Original RU charge: 198,649.32 RUs

New RU charge: 122.76 RUs

 

StartsWith

Additionally, you can take advantage of a new parameter in each of these system functions to get case-insensitive support. This parameter is optional and defaults to false when unspecified. The RU charge for Contains and EndsWith is the same regardless of whether they are case-insensitive.

Here’s an example with StartsWith to find the TOP 100 job titles that start with “developer” whether the case matches or not:

SELECT TOP 100 * FROM c
WHERE StartsWith(c.job, "developer", true)

RU charge: 38.91 RUs

 

StringEquals

If you wanted to check for a full match, you could use StringEquals:

SELECT TOP 100 * FROM c
WHERE StringEquals(c.job, "developer", true)

RU charge: 38.89 RUs

The RU charge for StartsWith and StringEquals is slightly higher with the case-insensitive option than without it. The case-insensitive option is available in the latest version of all Azure Cosmos DB SDK’s. For the .NET SDK, this is version 3.10 or later.

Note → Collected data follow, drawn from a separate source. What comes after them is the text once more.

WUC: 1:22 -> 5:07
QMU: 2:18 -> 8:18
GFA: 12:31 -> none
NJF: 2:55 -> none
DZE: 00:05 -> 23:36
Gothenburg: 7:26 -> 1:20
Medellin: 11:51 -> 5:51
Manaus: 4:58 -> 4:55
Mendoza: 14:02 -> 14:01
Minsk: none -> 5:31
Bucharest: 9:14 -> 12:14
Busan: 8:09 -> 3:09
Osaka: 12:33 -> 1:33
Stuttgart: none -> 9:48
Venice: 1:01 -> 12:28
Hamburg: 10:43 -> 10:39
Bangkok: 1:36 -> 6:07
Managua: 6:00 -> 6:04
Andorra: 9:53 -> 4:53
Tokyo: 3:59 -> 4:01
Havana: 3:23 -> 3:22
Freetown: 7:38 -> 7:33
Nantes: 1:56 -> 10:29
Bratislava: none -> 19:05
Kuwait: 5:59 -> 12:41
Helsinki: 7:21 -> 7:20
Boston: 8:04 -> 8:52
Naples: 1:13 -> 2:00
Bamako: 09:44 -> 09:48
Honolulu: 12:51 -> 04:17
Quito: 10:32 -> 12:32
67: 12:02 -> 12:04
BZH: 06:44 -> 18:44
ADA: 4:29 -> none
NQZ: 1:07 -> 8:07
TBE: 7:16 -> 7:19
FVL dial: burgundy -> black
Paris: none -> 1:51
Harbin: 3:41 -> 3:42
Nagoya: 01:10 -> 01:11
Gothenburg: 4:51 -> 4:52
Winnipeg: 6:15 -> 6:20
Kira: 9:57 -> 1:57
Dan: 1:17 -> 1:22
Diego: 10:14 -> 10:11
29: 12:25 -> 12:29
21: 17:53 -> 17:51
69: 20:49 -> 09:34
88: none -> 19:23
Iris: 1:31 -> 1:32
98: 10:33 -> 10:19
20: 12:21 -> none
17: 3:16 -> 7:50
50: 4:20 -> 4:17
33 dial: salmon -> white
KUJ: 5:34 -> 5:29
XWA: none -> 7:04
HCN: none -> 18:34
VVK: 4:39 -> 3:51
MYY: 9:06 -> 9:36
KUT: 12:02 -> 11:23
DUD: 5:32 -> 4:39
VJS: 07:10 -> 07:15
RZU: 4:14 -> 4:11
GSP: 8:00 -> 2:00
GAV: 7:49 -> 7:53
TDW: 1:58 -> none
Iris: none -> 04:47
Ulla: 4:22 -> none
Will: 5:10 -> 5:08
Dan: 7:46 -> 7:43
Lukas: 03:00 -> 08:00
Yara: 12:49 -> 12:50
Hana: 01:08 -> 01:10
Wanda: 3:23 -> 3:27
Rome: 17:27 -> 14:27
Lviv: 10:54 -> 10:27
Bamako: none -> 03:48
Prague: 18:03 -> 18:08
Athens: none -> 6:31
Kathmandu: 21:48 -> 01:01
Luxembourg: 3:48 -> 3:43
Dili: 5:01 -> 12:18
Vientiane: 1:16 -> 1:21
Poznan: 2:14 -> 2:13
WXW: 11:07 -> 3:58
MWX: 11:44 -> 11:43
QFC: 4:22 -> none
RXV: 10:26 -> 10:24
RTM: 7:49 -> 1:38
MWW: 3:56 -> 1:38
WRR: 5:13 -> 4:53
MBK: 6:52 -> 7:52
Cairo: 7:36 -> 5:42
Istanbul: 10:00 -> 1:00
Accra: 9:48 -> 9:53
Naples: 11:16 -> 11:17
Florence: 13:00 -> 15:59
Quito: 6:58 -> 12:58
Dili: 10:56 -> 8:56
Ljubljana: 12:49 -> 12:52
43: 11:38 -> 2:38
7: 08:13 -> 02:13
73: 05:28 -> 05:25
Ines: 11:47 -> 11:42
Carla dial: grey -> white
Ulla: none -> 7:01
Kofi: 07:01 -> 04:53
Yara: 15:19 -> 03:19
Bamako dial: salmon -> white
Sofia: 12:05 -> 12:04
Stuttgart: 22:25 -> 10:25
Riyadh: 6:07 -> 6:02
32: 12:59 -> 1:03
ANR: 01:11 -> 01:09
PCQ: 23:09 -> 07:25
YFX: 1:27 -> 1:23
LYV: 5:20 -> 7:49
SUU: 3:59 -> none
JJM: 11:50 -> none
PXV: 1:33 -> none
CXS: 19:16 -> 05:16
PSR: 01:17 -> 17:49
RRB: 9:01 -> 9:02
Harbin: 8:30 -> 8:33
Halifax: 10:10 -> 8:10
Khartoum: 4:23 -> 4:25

In general, Contains and EndsWith will consume more RUs than StartsWith or StringEquals. The RU charge of Contains and EndsWith will increase as the cardinality of the property in the system function increases. Learn more about Contains and EndsWith index utilization.

Next steps

We hope you try out these new query features! Here’s a query lab with some sample data to get started. Beyond adding an index for properties in the system functions, there is nothing else you need to do to leverage these significant improvements! If you are interested in additional text search functionality, you can leverage Azure Cosmos DB’s integration with Azure Cognitive Search.

 

If you have existing containers with these system functions, check out your Request Unit (RU) consumption. With these recent optimizations, your total RU consumption may have decreased and you may be able to decrease the amount of provisioned throughput on these containers.

4 comments

Leave a comment

      • Wah Yuen
        Wah Yuen

        I think where the frustration lies is that developers are often very eager to use these new features, however, they seem to come out without support or even a roadmap of when SDKs are going to support these new features. While yes, you say these features are not tied to an SDK, one would reasonable assume that developers are already using an SDK for their platform and would want to continue to do so. As it stands, developers either need to perform workarounds (effectively write raw SQL syntax, and even this had a bug in the .Net SDK) or wait for feature parity to be reached (LINQ support) without really ever knowing when this might arrive. While I can’t imagine this post getting much visibility internally, the utopian hope would be that there is better alignment between the backend and SDK teams to release these features in parallel.

        • Mark Brown
          Mark BrownMicrosoft logo

          I should correct the record here in that these features are indeed tied to SDK capabilities. And you have a valid point in that we need to do a better job providing support across our SDK’s when we release new features. As a team we are endeavoring to do just this to ensure that we have a unified surface area for customers across released features and that we keep it that way going forward.